Picking a candidate based on emotion means choosing while leaning heavily on intuition and instinct rather than basing decisions on the dissection and analysis of every aspect of a candidate’s platform — or, as it turns out, every aspect of jam, says Mr. Westen, offering the following on a survey of various jams:
During a taste test, people were asked to pick a favorite jam using two different criteria. One group simply was asked, “Which do you like best?” without having to qualify why. The other was asked first to rate several different qualities, such as texture and sweetness, before picking their overall favorite.
As it turned out, the first group (the one asked to pick a favorite without qualifying why) picked the jam that also was rated the highest by Consumer Reports’ panel of experts. The second group (the one asked to pick a favorite only after analyzing different attributes) picked one not favored by Consumer Reports.
“It says something about gut-level choices,” Mr. Westen says. “They’re important.”
But let’s move on from gut-level decisions and their implications on jam choices. … So, hope or fear? Which is stronger? Which trumps the other?
“It can be either,” Mr. Westen says. “Anxiety can be more important. On the other hand, if you have a transformational leader, like [Franklin D. Roosevelt] or Ronald Reagan, they may trump anxiety and fear.”
Ms. Tolchin says hope and inspiration often will trump fear, at least among the American electorate.
“Americans tend to be more positive,” she says. “We are moved by hope and inspiration.”
Our friends across the pond often express dismay that Americans treat presidential elections as popularity contests with little connection to substance.
“I think Europeans get it a little wrong. I think the American electorate is pretty smart, and pretty discerning,” says James Glass, government and politics professor at the University of Maryland at College Park.
“Our candidates are talking about the issues, but someone like Obama couches it in the language of emotion,” says Mr. Glass, who confesses to being an Obama fan. “He connects with the audience on a deeper level. … It’s not just about policy deconstruction. It’s about something broader that involves feelings and values.”
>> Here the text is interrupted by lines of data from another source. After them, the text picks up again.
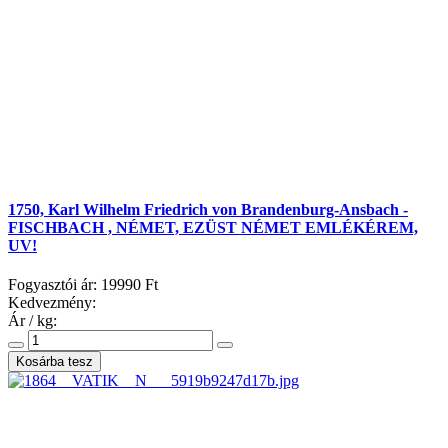
1750, Karl Wilhelm Friedrich von Brandenburg-Ansbach -
FISCHBACH , NÉMET, EZÜST NÉMET EMLÉKÉREM,
UV!
Fogyasztói ár:
19990 Ft
Kedvezmény:
Ár / kg: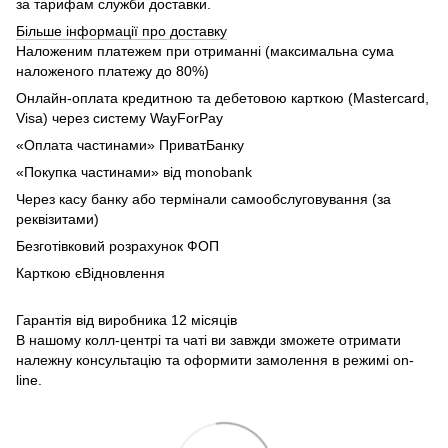
за тарифам служби доставки.
Більше інформації про доставку
Наложеним платежем при отриманні (максимальна сума
наложеного платежу до 80%)
Онлайн-оплата кредитною та дебетовою карткою (Mastercard,
Visa) через систему WayForPay
«Оплата частинами» ПриватБанку
«Покупка частинами» від monobank
Через касу банку або термінали самообслуговування (за
реквізитами)
Безготівковий розрахунок ФОП
Карткою єВідновлення
Гарантія від виробника 12 місяців
В нашому колл-центрі та чаті ви завжди зможете отримати
належну консультацію та оформити замолення в режимі on-
line.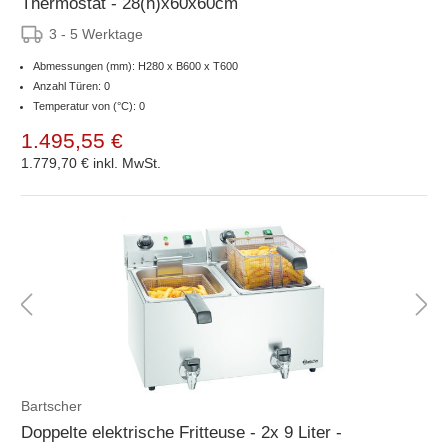
Thermostat - 28(h)x60x60cm
3 - 5 Werktage
Abmessungen (mm): H280 x B600 x T600
Anzahl Türen: 0
Temperatur von (°C): 0
1.495,55 €
1.779,70 €
inkl. MwSt.
Bartscher
Doppelte elektrische Fritteuse - 2x 9 Liter -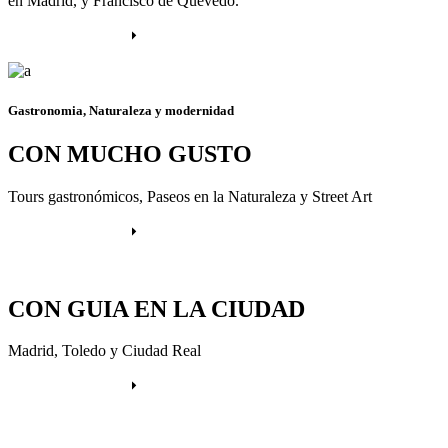
en Madrid, y Francisco de Quevedo.
Más información
Gastronomia, Naturaleza y modernidad
CON MUCHO GUSTO
Tours gastronómicos, Paseos en la Naturaleza y Street Art
Más información
CON GUIA EN LA CIUDAD
Madrid, Toledo y Ciudad Real
Más información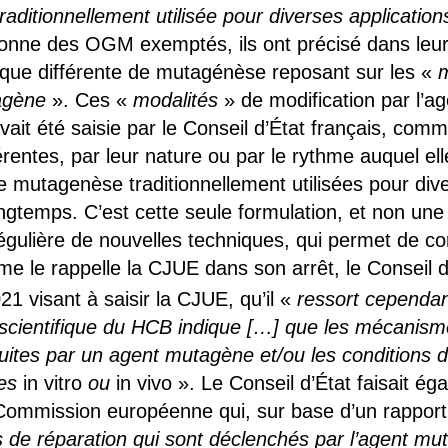
traditionnellement utilisée pour diverses application
nne des OGM exemptés, ils ont précisé dans leur a
ue différente de mutagénèse reposant sur les «
tagène
». Ces «
modalités
» de modification par l’a
avait été saisie par le Conseil d’État français, com
érentes, par leur nature ou par le rythme auquel ell
e mutagenèse traditionnellement utilisées pour dive
ngtemps. C’est cette seule formulation, et non une l
égulière de nouvelles techniques, qui permet de 
e le rappelle la CJUE dans son arrêt, le Conseil d’
1 visant à saisir la CJUE, qu’il «
ressort cependan
scientifique du HCB indique
[…] que les mécanisme
nduites par un agent mutagène et/ou les conditions d
ées
in vitro
ou
in vivo ». Le Conseil d’État faisait é
a Commission européenne qui, sur base d’un rapport
de réparation qui sont déclenchés par l’agent mu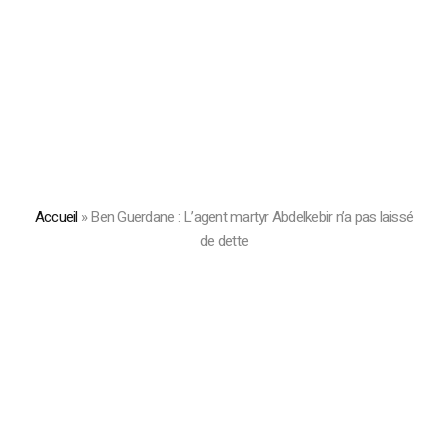
Accueil
»
Ben Guerdane : L’agent martyr Abdelkebir n’a pas laissé
de dette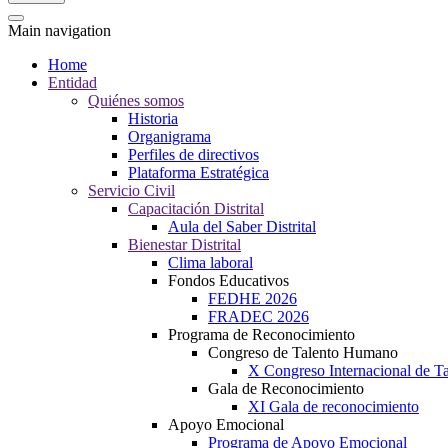
Main navigation
Home
Entidad
Quiénes somos
Historia
Organigrama
Perfiles de directivos
Plataforma Estratégica
Servicio Civil
Capacitación Distrital
Aula del Saber Distrital
Bienestar Distrital
Clima laboral
Fondos Educativos
FEDHE 2026
FRADEC 2026
Programa de Reconocimiento
Congreso de Talento Humano
X Congreso Internacional de 
Gala de Reconocimiento
XI Gala de reconocimiento
Apoyo Emocional
Programa de Apoyo Emocional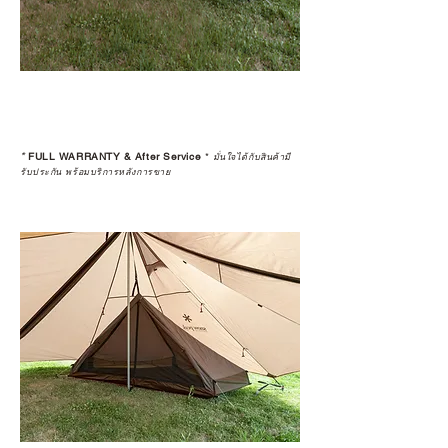
*
FULL WARRANTY & After Service
*
มั่นใจได้กับสินค้ามี
รับประกัน พร้อมบริการหลังการขาย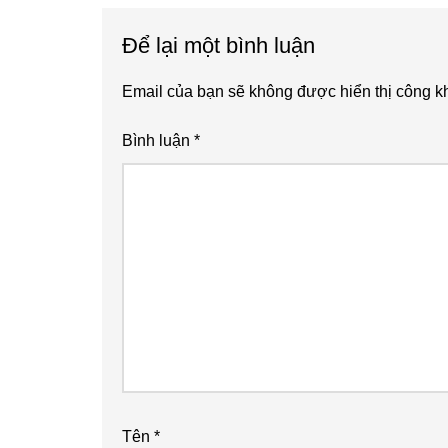
Reader
Để lại một bình luận
Interactions
Email của bạn sẽ không được hiển thị công kh
Bình luận
*
Tên
*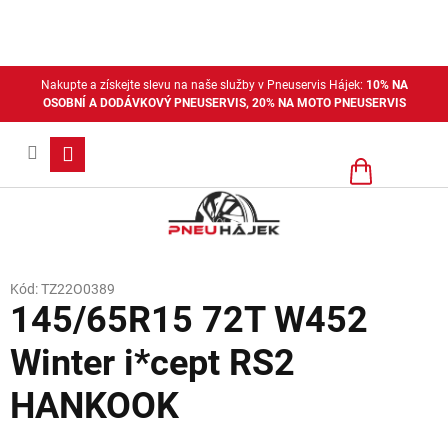
Přejít
na
obsah
Nakupte a získejte slevu na naše služby v Pneuservis Hájek:
10% NA
OSOBNÍ A DODÁVKOVÝ PNEUSERVIS, 20% NA MOTO PNEUSERVIS
Nákupní
košík
Kód:
TZ22O0389
145/65R15 72T W452
Winter i*cept RS2
HANKOOK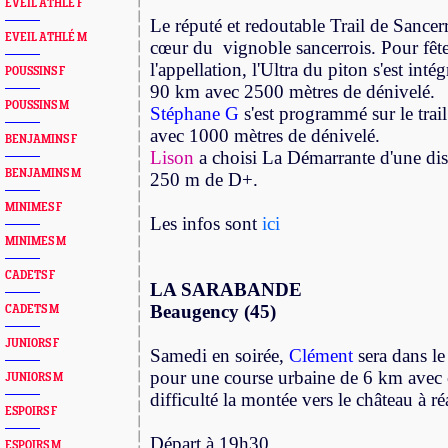
EVEIL ATHLÉ F
Le réputé et redoutable Trail de Sancer
EVEIL ATHLÉ M
cœur du vignoble sancerrois. Pour fête
l'appellation, l'Ultra du piton s'est inté
POUSSINS F
90 km avec 2500 mètres de dénivelé.
POUSSINS M
Stéphane G
s'est programmé sur le tr
avec 1000 mètres de dénivelé.
BENJAMINS F
Lison
a choisi La Démarrante d'une di
BENJAMINS M
250 m de D+.
MINIMES F
Les infos sont
ici
MINIMES M
CADETS F
LA SARABANDE
Beaugency (45)
CADETS M
JUNIORS F
Samedi en soirée,
Clément
sera
dans le
pour une course urbaine de 6 km avec
JUNIORS M
difficulté la montée vers le château à réa
ESPOIRS F
Départ à 19h30
ESPOIRS M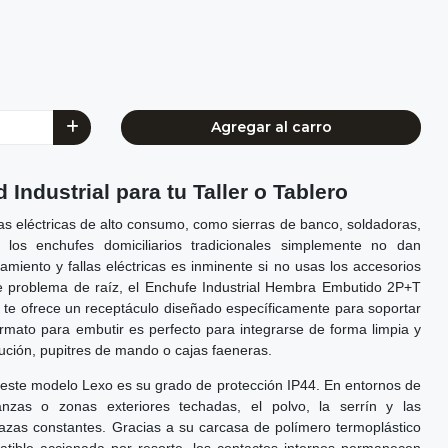
Agregar al carro
Industrial para tu Taller o Tablero
s eléctricas de alto consumo, como sierras de banco, soldadoras,
 los enchufes domiciliarios tradicionales simplemente no dan
amiento y fallas eléctricas es inminente si no usas los accesorios
e problema de raíz, el Enchufe Industrial Hembra Embutido 2P+T
te ofrece un receptáculo diseñado específicamente para soportar
ormato para embutir es perfecto para integrarse de forma limpia y
bución, pupitres de mando o cajas faeneras.
este modelo Lexo es su grado de protección IP44. En entornos de
nzas o zonas exteriores techadas, el polvo, la serrín y las
zas constantes. Gracias a su carcasa de polímero termoplástico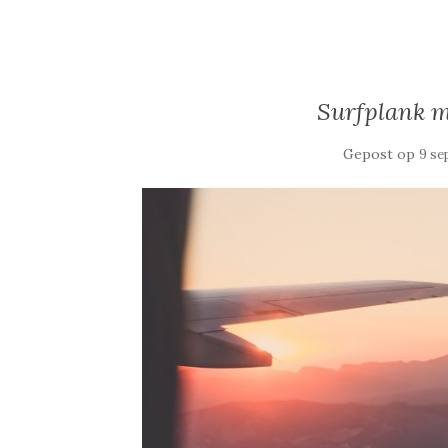
Surfplank me
Gepost op
9 se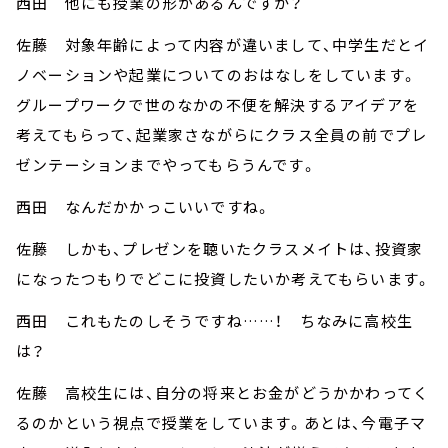
西田 他にも授業の形があるんですか？
佐藤 対象年齢によって内容が違いまして、中学生だとイ
ノベーションや起業についてのおはなしをしています。
グループワークで世のなかの不便を解決するアイデアを
考えてもらって、起業家さながらにクラス全員の前でプレ
ゼンテーションまでやってもらうんです。
西田 なんだかかっこいいですね。
佐藤 しかも、プレゼンを聴いたクラスメイトは、投資家
になったつもりでどこに投資したいか考えてもらいます。
西田 これもたのしそうですね……！ ちなみに高校生
は？
佐藤 高校生には、自分の将来とお金がどうかかわってく
るのかという視点で授業をしています。あとは、今電子マ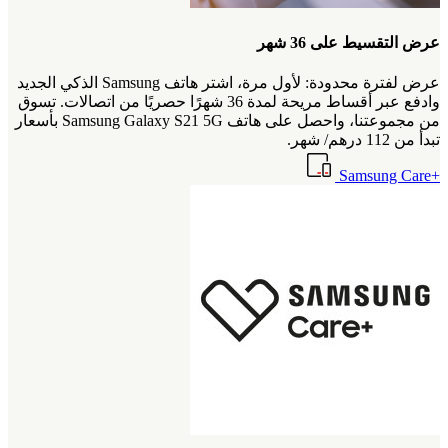
عرض التقسيط على 36 شهر
عرض لفترة محدودة: لأول مرة، اشتر هاتف Samsung الذكي الجديد
وادفع عبر أقساط مريحة لمدة 36 شهرًا حصريًا من اتصالات. تسوق
من مجموعتنا، واحصل على هاتف Samsung Galaxy S21 5G بأسعار
تبدأ من 112 درهم/ شهر.
+Samsung Care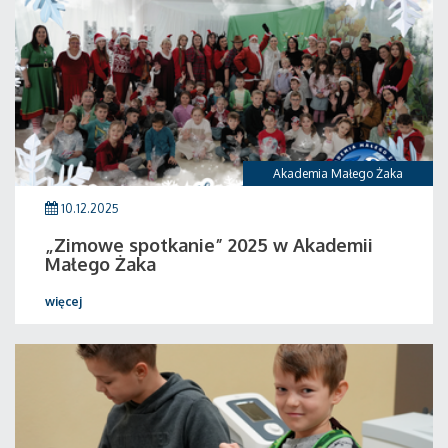
Akademia Małego Żaka
10.12.2025
„Zimowe spotkanie” 2025 w Akademii
Małego Żaka
więcej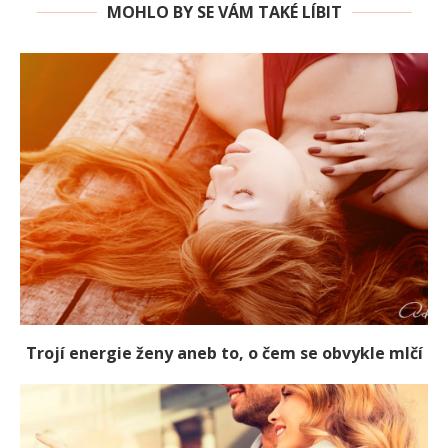
MOHLO BY SE VÁM TAKÉ LÍBIT
Trojí energie ženy aneb to, o čem se obvykle mlčí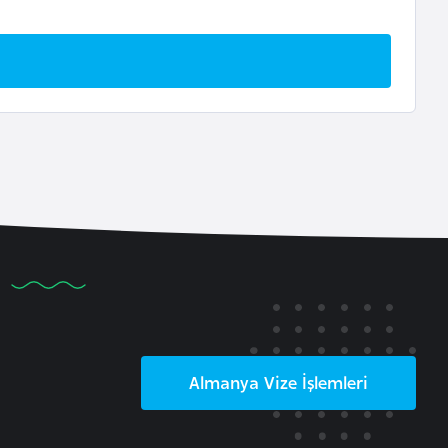
Almanya
Vize İşlemleri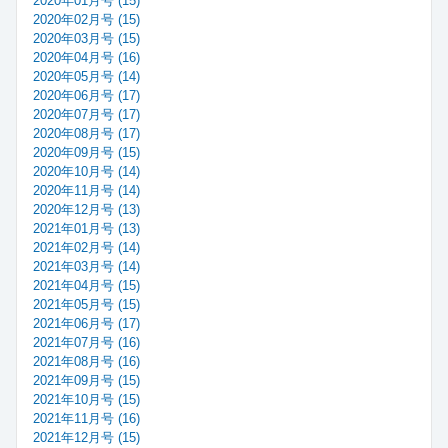
2020年01月号 (15)
2020年02月号 (15)
2020年03月号 (15)
2020年04月号 (16)
2020年05月号 (14)
2020年06月号 (17)
2020年07月号 (17)
2020年08月号 (17)
2020年09月号 (15)
2020年10月号 (14)
2020年11月号 (14)
2020年12月号 (13)
2021年01月号 (13)
2021年02月号 (14)
2021年03月号 (14)
2021年04月号 (15)
2021年05月号 (15)
2021年06月号 (17)
2021年07月号 (16)
2021年08月号 (16)
2021年09月号 (15)
2021年10月号 (15)
2021年11月号 (16)
2021年12月号 (15)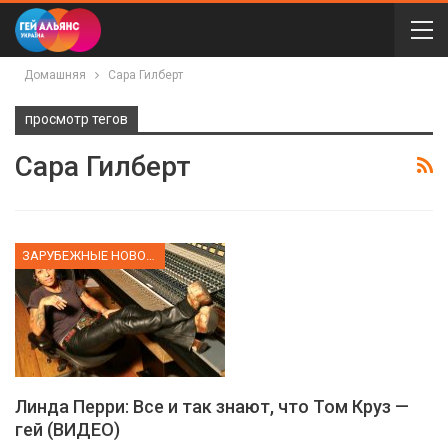
Домашняя
Сара Гилберт
просмотр тегов
Сара Гилберт
ЗАРУБЕЖНЫЕ НОВОСТИ
Линда Перри: Все и так знают, что Том Круз —
гей (ВИДЕО)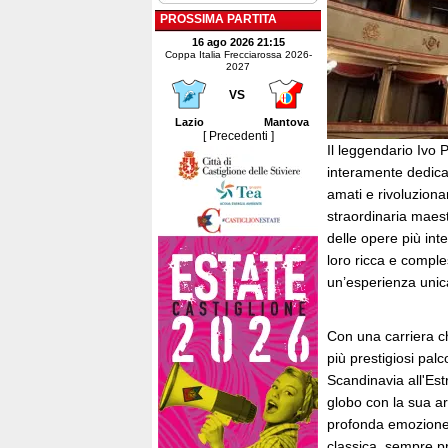
PROSSIMA PARTITA
16 ago 2026 21:15
Coppa Italia Frecciarossa 2026-
2027
VS
Lazio
Mantova
[ Precedenti ]
Il leggendario Ivo
interamente dedica
amati e rivoluzionar
straordinaria maest
delle opere più int
loro ricca e compl
un’esperienza unica
Con una carriera ch
più prestigiosi pal
Scandinavia all'Es
globo con la sua ar
profonda emozione 
classica, sempre pr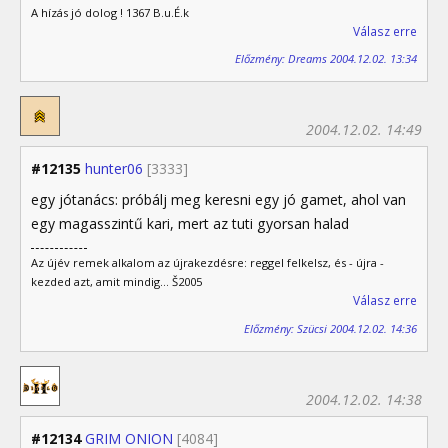
A hízás jó dolog ! 1367 B.u.É.k
Válasz erre
Előzmény: Dreams 2004.12.02. 13:34
2004.12.02. 14:49
#12135
hunter06
[3333]
egy jótanács: próbálj meg keresni egy jó gamet, ahol van
egy magasszintű kari, mert az tuti gyorsan halad
Az újév remek alkalom az újrakezdésre: reggel felkelsz, és - újra -
kezded azt, amit mindig... Š2005
Válasz erre
Előzmény: Szücsi 2004.12.02. 14:36
2004.12.02. 14:38
#12134
GRIM ONION
[4084]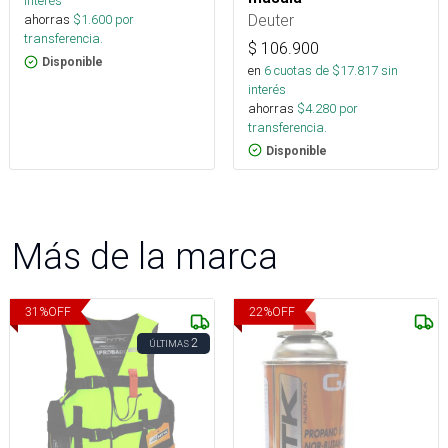
interés
Deuter
ahorras
$
1.600
por
transferencia.
$
106.900
Disponible
en
6
cuotas de $
17.817
sin
interés
ahorras
$
4.280
por
transferencia.
Disponible
Más de la marca
31
%
OFF
22
%
OFF
2
ÚLTIMAS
Reason and emotion don’t have to cancel each other out, Mr. Glass says. They’re intertwined and can complement each other.
“Call it intelligent emotions if you will,” he says.
So in the voting-decision waltz, reason and emotion are clutching each other in a tight embrace, which makes sense if you think about their origin.
“They are infused. When the brain evolved, reason was linked with emotion,” Mr. Westen says. “We were making life-and-death decisions before we developed the intricate architecture to calculate things like mortgage costs.
“And we still make most our important decisions — like picking a spouse — not by making a cost-benefit analysis, but based on our emotions,” he says. “A marriage based on cost-benefit analysis probably wouldn’t last very long.”
The question is whether the emotion will play as much of a role in the general election, when the candidates’ platforms will be quite different.
“I think people will be voting their gut throughout this election,” Ms. Tolchin says, adding that she sees this as a post-partisan era. “It’s an important decision, and we have to feel good about it. An American president is a king and prime minister at the same time who affects war and peace and the economy. What’s more important than that?”